In the United Arab Emirates and Saudi Arabia, nationals account for around 80 percent of the public sector workforce, in Kuwait around 90 percent and in Qatar 94 percent, although some of these statistics are questionable. In 2009 for instance, Sheikh Mohammed bin-Rashid, vice presidentof the UAE, admitted that Emiratization levels “did not exceed 54 percent in ministries and 25 percent in federal authorities.”
In the private sector, Emiratis account for less than 1 percent of the workforce of the UAE, in Kuwait and Qatar around 5 percent and in Saudi Arabia 13.3 percent, according to government statistics.
While NEPs have been in place for decades, most GCC governments appear to be working hard to ensure such policies do not succeed outside the public sector. The most effective way they have done so is by raising public sector salaries to ridiculous levels. Last year, the UAE gave federal government employees a 70 percent wage increase. In September, Qatar announced it would raise government employees’ wages by 60 percent and give military officers a 120 percent salary, pension and benefits hike. What incentive does this give to young Emiratis and Qataris to become, say, entrepreneurs or scientists when a cushy job for life can be had with the government?
Instead such moves create greater dependency on the state, a useful weapon to defuse political opposition and give the impression of greater distribution of oil wealth among nationals. Yet such ruler-subject dependency is not sustainable. It is creating divisiveness between nationals and expatriates, causing social malaise and stifling the potential of the Gulf people.

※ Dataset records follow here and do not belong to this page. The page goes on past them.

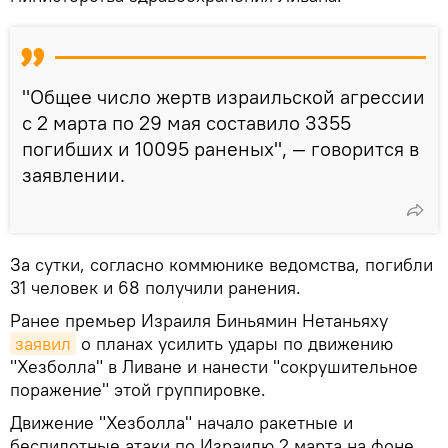
"Общее число жертв израильской агрессии
с 2 марта по 29 мая составило 3355
погибших и 10095 раненых", — говорится в
заявлении.
За сутки, согласно коммюнике ведомства, погибли
31 человек и 68 получили ранения.
Ранее премьер Израиля Биньямин Нетаньяху
заявил
о планах усилить удары по движению
"Хезболла" в Ливане и нанести "сокрушительное
поражение" этой группировке.
Движение "Хезболла" начало ракетные и
беспилотные атаки по Израилю 2 марта на фоне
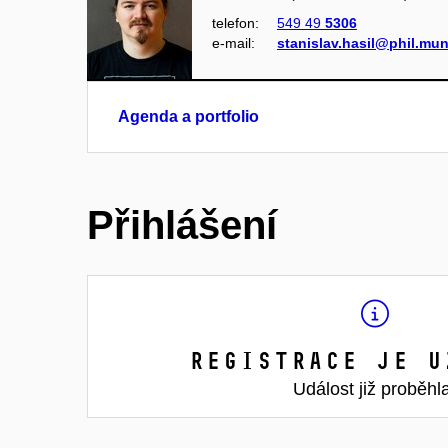
telefon:
549 49
5306
e‑mail:
stanislav.hasil@phil.mun
Agenda a portfolio
Přihlášení
Registrace je u
Událost již proběhl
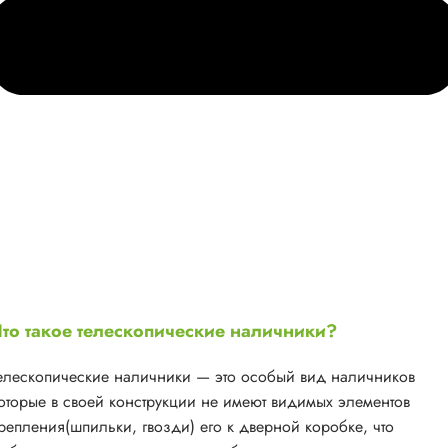
то такое телескопические наличники?
елескопические наличники — это особый вид наличников
оторые в своей конструкции не имеют видимых элементов
репления(шпильки, гвозди) его к дверной коробке, что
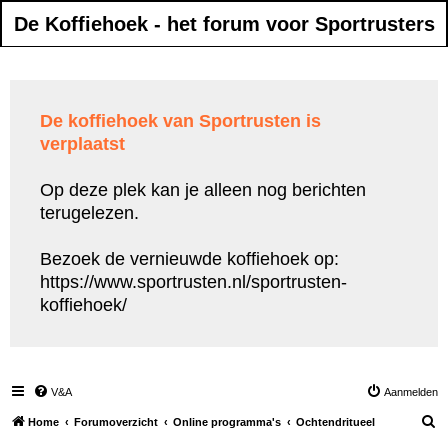
De Koffiehoek - het forum voor Sportrusters
De koffiehoek van Sportrusten is
verplaatst
Op deze plek kan je alleen nog berichten
terugelezen.
Bezoek de vernieuwde koffiehoek op:
https://www.sportrusten.nl/sportrusten-
koffiehoek/
V&A
Aanmelden
Z
Home
Forumoverzicht
Online programma's
Ochtendritueel
o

Such policies also throw into question the motivation behind spending billions of dollars on educational facilities and programs if citizens’ only incentive to study is to get into the public sector. Take Qatar’s Vision 2030 and the National Development Strategy 2011-2016, which mapped out the development of both a knowledge-based and free economy. One of the lofty aims of the multi-billion dollar, state-endowed Qatar Foundation is to make these plans a reality, but this is dependent on young Qataris entering the private sector and not opting to join the military and civil service instead. (Women, on the other hand, account for 77 percent of Qatar University’s student body, which bodes well for the future.)
So how is diversification going to occur and nationalization targets be met against such seemingly great odds? Is the answer to give passports to foreign professionals and experts, as has happened with 11 players on the Qatar national football team? (When I asked one Qatari if his countrymen were proud of their team after Qatar won the bid to host the 2022 World Cup, he replied: “What team?”)
While the UAE and Qatar are scoring own goals against their private sector NEPs, Saudi Arabia is taking its Saudi-ization policy more seriously, introducing this year the Nitaqat plan to find employment for 1.12 million Saudis by 2014. But through its complex quota categories — 205 of them in all — even the labor ministry has admitted that up to 40 percent of private companies will fail to employ enough Saudis and could “cease to exist.”
There appears to be no easy way of encouraging NEPs in the private sector, either beset by onerous requirements or countered by the government placating subjects through high-paying state jobs. A balance needs to be found. The hard truth, though, is that the GCC countries need to accept that introducing viable NEPs that put the private sector ahead or on par with the public sector as an attractive employment option for nationals will eventually bring about a different relationship between the state and the people. It would mean greater governmental accountability; a step that could be viewed by the rulers as one too far. But the status quo cannot continue forever, as major socio-political problems inevitably crash the party. Leaders of certain other Arab countries have recently learnt this the hard way.